EU’s seven year rural aid scheme held up by row over modulation
Countryside aid programmes for the next seven years are held up, because the European Parliament has blocked the European Commission’s proposal to allow 20% of farmers’ direct payments to be diverted to rural development projects, at the discretion of each Member State.
The Parliament initially shot down the proposal last autumn, and rejected it for a second time last month, with 89 votes in favour, 584 against and 19 abstentions.
The Commission must now decide if it will withdraw its proposal.
The Council will take the final decision on this issue on March 19 and 20.
European Parliamentarians warned that the proposal could create distortions in competition between farmers in various Member States, and could lead to a “re-nationalisation” of the CAP.
The row leaves Agriculture Commissioner Mariann Fischer Boel with a major funding problem, because the European Summit did not approve sufficient funding for rural development.
She said efforts are being made to accommodate Parliamentarians’ concerns.
She said all indicators point to voluntary modulation only being used in a very limited number of Member States to boost their rural development programmes.
Only the UK and Portugal would be expected to transfer 20% out of farmers’ Single Farm Payment into rural development funding.

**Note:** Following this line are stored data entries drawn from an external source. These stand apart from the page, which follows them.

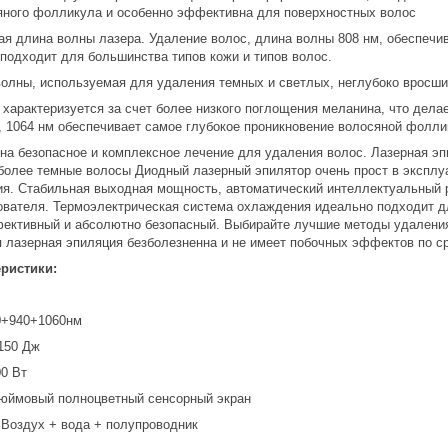
яного фолликула и особенно эффективна для поверхностных волос
ая длина волны лазера. Удаление волос, длина волны 808 нм, обеспечи
подходит для большинства типов кожи и типов волос.
волны, используемая для удаления темных и светлых, неглубоко вросши
 характеризуется за счет более низкого поглощения меланина, что дел
, 1064 нм обеспечивает самое глубокое проникновение волосяной фолли
а безопасное и комплексное лечение для удаления волос. Лазерная эпи
более темные волосы Диодный лазерный эпилятор очень прост в эксплу
ия. Стабильная выходная мощность, автоматический интеллектуальный 
вателя. Термоэлектрическая система охлаждения идеально подходит д
фективный и абсолютно безопасный. Выбирайте лучшие методы удаления
я лазерная эпиляция безболезненна и не имеет побочных эффектов по с
еристики:
0+940+1060нм
-150 Дж
0 Вт
дюймовый полноцветный сенсорный экран
Воздух + вода + полупроводник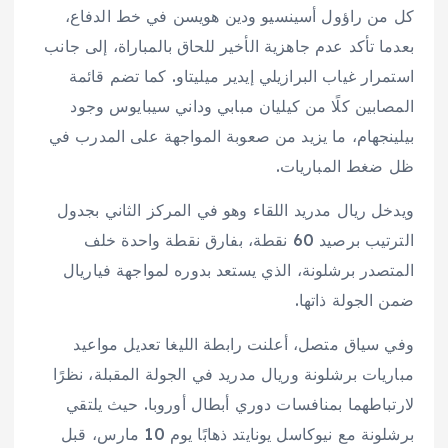
كل من راؤول أسينسيو ودين هويسن في خط الدفاع،
بعدما تأكد عدم جاهزية الأخير للحاق بالمباراة، إلى جانب
استمرار غياب البرازيلي إيدير ميليتاو. كما تضم قائمة
المصابين كلًا من كيليان مبابي وداني سيبايوس وجود
بيلينجهام، ما يزيد من صعوبة المواجهة على المدرب في
ظل ضغط المباريات.
ويدخل ريال مدريد اللقاء وهو في المركز الثاني بجدول
الترتيب برصيد 60 نقطة، بفارق نقطة واحدة خلف
المتصدر برشلونة، الذي يستعد بدوره لمواجهة فياريال
ضمن الجولة ذاتها.
وفي سياق متصل، أعلنت رابطة الليغا تعديل مواعيد
مباريات برشلونة وريال مدريد في الجولة المقبلة، نظرًا
لارتباطهما بمنافسات دوري أبطال أوروبا. حيث يلتقي
برشلونة مع نيوكاسل يونايتد ذهابًا يوم 10 مارس، قبل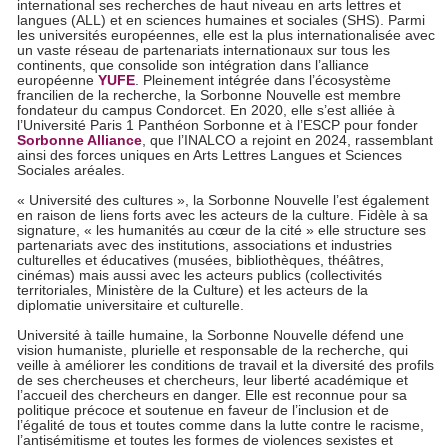
international ses recherches de haut niveau en arts lettres et
langues (ALL) et en sciences humaines et sociales (SHS). Parmi
les universités européennes, elle est la plus internationalisée avec
un vaste réseau de partenariats internationaux sur tous les
continents, que consolide son intégration dans l’alliance
européenne
YUFE
. Pleinement intégrée dans l’écosystème
francilien de la recherche, la Sorbonne Nouvelle est membre
fondateur du campus Condorcet. En 2020, elle s’est alliée à
l’Université Paris 1 Panthéon Sorbonne et à l’ESCP pour fonder
Sorbonne Alliance
, que l’INALCO a rejoint en 2024, rassemblant
ainsi des forces uniques en Arts Lettres Langues et Sciences
Sociales aréales.
« Université des cultures », la Sorbonne Nouvelle l’est également
en raison de liens forts avec les acteurs de la culture. Fidèle à sa
signature, « les humanités au cœur de la cité » elle structure ses
partenariats avec des institutions, associations et industries
culturelles et éducatives (musées, bibliothèques, théâtres,
cinémas) mais aussi avec les acteurs publics (collectivités
territoriales, Ministère de la Culture) et les acteurs de la
diplomatie universitaire et culturelle.
Université à taille humaine, la Sorbonne Nouvelle défend une
vision humaniste, plurielle et responsable de la recherche, qui
veille à améliorer les conditions de travail et la diversité des profils
de ses chercheuses et chercheurs, leur liberté académique et
l’accueil des chercheurs en danger. Elle est reconnue pour sa
politique précoce et soutenue en faveur de l’inclusion et de
l’égalité de tous et toutes comme dans la lutte contre le racisme,
l’antisémitisme et toutes les formes de violences sexistes et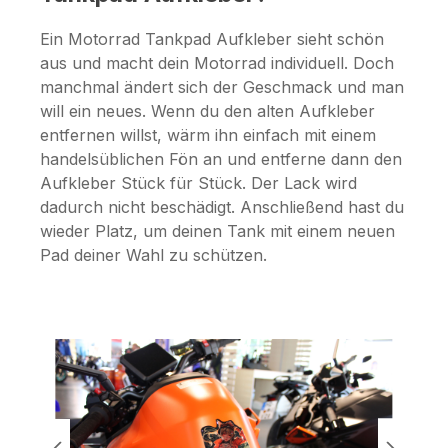
Ein Motorrad Tankpad Aufkleber sieht schön
aus und macht dein Motorrad individuell. Doch
manchmal ändert sich der Geschmack und man
will ein neues. Wenn du den alten Aufkleber
entfernen willst, wärm ihn einfach mit einem
handelsüblichen Fön an und entferne dann den
Aufkleber Stück für Stück. Der Lack wird
dadurch nicht beschädigt. Anschließend hast du
wieder Platz, um deinen Tank mit einem neuen
Pad deiner Wahl zu schützen.
Bildergalerie überspringen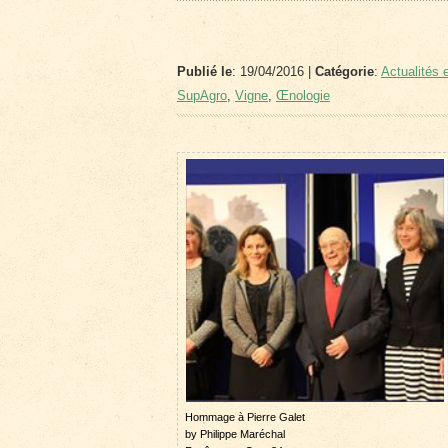
Publié le
: 19/04/2016 |
Catégorie
:
Actualités e
SupAgro
,
Vigne
,
Œnologie
Hommage à Pierre Galet
by Philippe Maréchal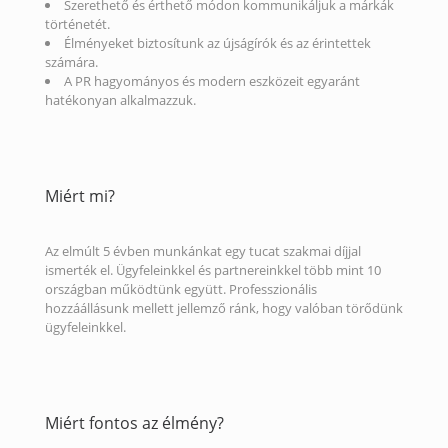
Szerethető és érthető módon kommunikáljuk a márkák
történetét.
Élményeket biztosítunk az újságírók és az érintettek
számára.
A PR hagyományos és modern eszközeit egyaránt
hatékonyan alkalmazzuk.
Miért mi?
Az elmúlt 5 évben munkánkat egy tucat szakmai díjjal
ismerték el. Ügyfeleinkkel és partnereinkkel több mint 10
országban működtünk együtt. Professzionális
hozzáállásunk mellett jellemző ránk, hogy valóban törődünk
ügyfeleinkkel.
Miért fontos az élmény?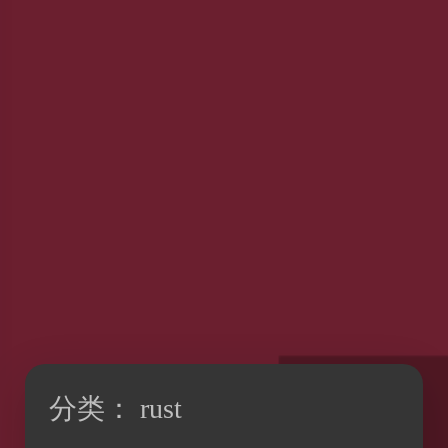
分类：
rust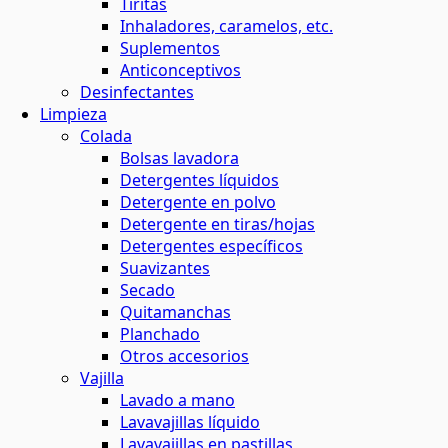
Tiritas
Inhaladores, caramelos, etc.
Suplementos
Anticonceptivos
Desinfectantes
Limpieza
Colada
Bolsas lavadora
Detergentes líquidos
Detergente en polvo
Detergente en tiras/hojas
Detergentes específicos
Suavizantes
Secado
Quitamanchas
Planchado
Otros accesorios
Vajilla
Lavado a mano
Lavavajillas líquido
Lavavajillas en pastillas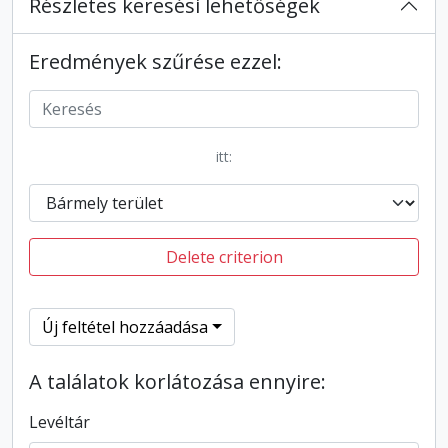
Részletes keresési lehetőségek
Eredmények szűrése ezzel:
itt:
Delete criterion
Új feltétel hozzáadása
A találatok korlátozása ennyire:
Levéltár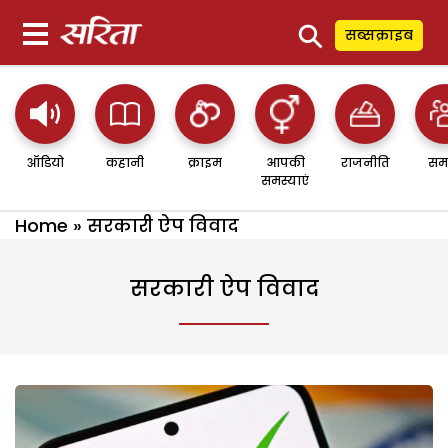
⚲
सब्सक्राइब
ऑडियो
कहानी
क्राइम
आपकी
राजनीति
सम
समस्याएं
Home
»
सरकारी ऐप विवाद
सरकारी ऐप विवाद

It has sparked major rural controversy in the UK, where the Government may be considering different levels of modulation in England, Wales, Scotland and Northern Ireland.
As a result, English farmers could be left 20 or 25% worse off than their Welsh counterparts.
Opposition politicians in the UK blame the Labour government’s failure to secure a reasonable share of the EU’s rural development budget for the current row over voluntary modulation.
English MEP Neil Parish said, “This proposal is still a very bad deal for English farmers, but we must find a solution to the impasse so that rural development programmes are not stalled any longer.”